Stress fractures of the lumbar spine, aka spondylolysis, are one of the most common causes of low back pain in children and young adults, particularly athletes.  The athlete will typically complain of progressively worsening low back pain without any specific injury to trigger it.  The pain typically spreads across the low back, and is initially mistaken for a muscle strain.  The pain usually does not radiate down into the legs.


The stress fractures are caused by damaging the pars interarticularis, the section of vertebrae that helps connect the vertebra above and below it.  There are a number of theories to explain why this injury occurs, but one of the suspected factors is repetitive extension of the low back.  In fact, athletes in sports that require those types of repetitive movements, such as gymnastics, weight lifting and football, have a higher rate of occurrence.


Spondyloysis can sometimes be diagnosed with a simple xray.  However, a CT scan or MRI is usually needed to confirm the diagnosis.  Once the diagnosis is made, rest and control of the pain are the primary treatments.  There is debate regarding the need to brace the patient, or whether simply avoiding the aggravating activities is sufficient for healing.  Ultimately, it comes down to the preference of the physician and the patient.  Once the pain is resolved, an aggressive course of physical therapy is recommended focusing on core strength to get athlete’s prepared to return to their sport and help prevent recurrence.

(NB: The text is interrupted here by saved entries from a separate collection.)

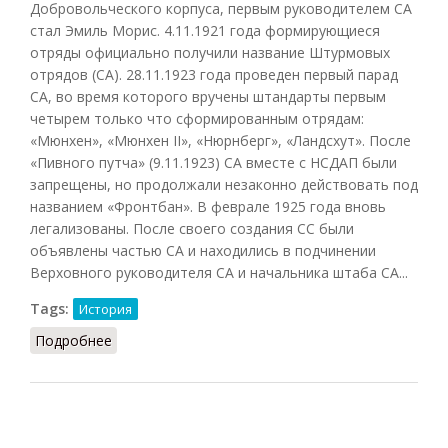
Добровольческого корпуса, первым руководителем СА
стал Эмиль Морис. 4.11.1921 года формирующиеся
отряды официально получили название Штурмовых
отрядов (СА). 28.11.1923 года проведен первый парад
СА, во время которого вручены штандарты первым
четырем только что сформированным отрядам:
«Мюнхен», «Мюнхен II», «Нюрнберг», «Ландсхут». После
«Пивного путча» (9.11.1923) СА вместе с НСДАП были
запрещены, но продолжали незаконно действовать под
названием «Фронтбан». В феврале 1925 года вновь
легализованы. После своего создания СС были
объявлены частью СА и находились в подчинении
Верховного руководителя СА и начальника штаба СА...
Tags:
История
Подробнее
о СА (Залесский, 2012)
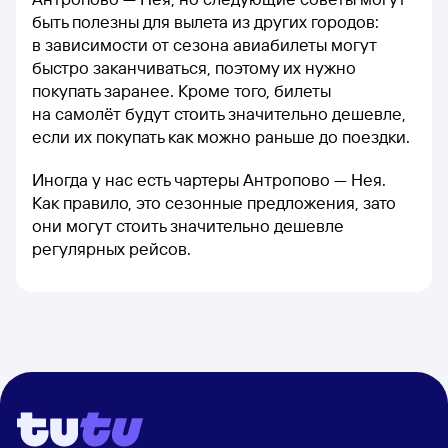
быть полезны для вылета из других городов:
в зависимости от сезона авиабилеты могут
быстро заканчиваться, поэтому их нужно
покупать заранее. Кроме того, билеты
на самолёт будут стоить значительно дешевле,
если их покупать как можно раньше до поездки.
Иногда у нас есть чартеры Антропово — Нея.
Как правило, это сезонные предложения, зато
они могут стоить значительно дешевле
регулярных рейсов.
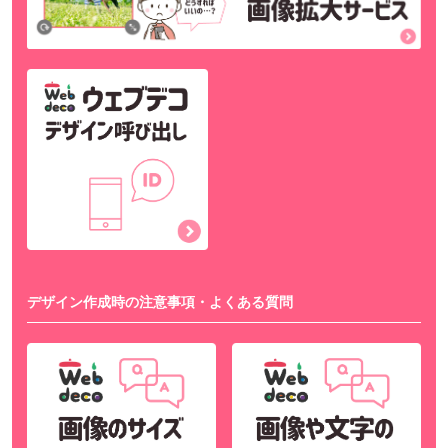
デザイン作成時の注意事項・よくある質問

Due to the location of the defect, spondylolysis can lead to instability of the vertebral segments above and below.  The top segment can shift in relation to the bottom segment, which is called spondylolisthesis.  Severe injuries can lead to this quickly, but more frequently the instability and shifting occur gradually over time, leading to chronic low back pain as the athlete gets older.  The risk of long term low back problems emphasizes the need for prompt and accurate diagnosis and treatment of this condition.